Work instructions: Each line in the entries below that holds the string "salud" is to be listed.

Extracted page text data:
□ □ □

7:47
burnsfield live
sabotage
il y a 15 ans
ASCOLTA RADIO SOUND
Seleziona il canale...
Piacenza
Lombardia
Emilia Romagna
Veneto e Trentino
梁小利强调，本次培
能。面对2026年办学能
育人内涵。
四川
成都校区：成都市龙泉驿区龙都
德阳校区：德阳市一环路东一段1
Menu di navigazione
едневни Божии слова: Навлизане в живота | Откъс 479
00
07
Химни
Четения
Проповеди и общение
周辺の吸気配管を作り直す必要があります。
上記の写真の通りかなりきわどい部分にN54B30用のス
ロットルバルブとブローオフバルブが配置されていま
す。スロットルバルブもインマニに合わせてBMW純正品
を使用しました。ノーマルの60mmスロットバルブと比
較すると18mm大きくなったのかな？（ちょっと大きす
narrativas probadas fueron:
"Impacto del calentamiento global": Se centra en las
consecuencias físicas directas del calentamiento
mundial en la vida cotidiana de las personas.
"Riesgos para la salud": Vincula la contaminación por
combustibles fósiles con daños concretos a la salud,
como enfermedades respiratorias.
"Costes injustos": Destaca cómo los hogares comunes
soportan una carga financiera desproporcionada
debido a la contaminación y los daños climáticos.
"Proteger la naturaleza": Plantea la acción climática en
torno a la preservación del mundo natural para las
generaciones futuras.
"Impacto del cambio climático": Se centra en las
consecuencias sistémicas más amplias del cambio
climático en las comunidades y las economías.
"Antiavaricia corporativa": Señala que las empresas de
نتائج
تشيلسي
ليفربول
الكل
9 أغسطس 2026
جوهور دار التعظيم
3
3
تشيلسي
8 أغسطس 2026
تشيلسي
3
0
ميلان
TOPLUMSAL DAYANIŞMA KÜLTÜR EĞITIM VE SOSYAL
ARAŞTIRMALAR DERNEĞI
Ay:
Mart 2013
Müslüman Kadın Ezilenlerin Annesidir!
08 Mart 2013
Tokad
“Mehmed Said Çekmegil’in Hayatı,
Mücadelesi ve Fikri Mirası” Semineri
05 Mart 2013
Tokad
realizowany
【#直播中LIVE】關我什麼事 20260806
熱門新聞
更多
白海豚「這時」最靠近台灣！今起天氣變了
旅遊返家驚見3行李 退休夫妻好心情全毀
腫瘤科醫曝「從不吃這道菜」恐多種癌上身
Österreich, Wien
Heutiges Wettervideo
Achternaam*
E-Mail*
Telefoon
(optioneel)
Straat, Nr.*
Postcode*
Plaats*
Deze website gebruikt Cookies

□ □ □

Response to the exercise:
"Riesgos para la salud": Vincula la contaminación por
combustibles fósiles con daños concretos a la salud,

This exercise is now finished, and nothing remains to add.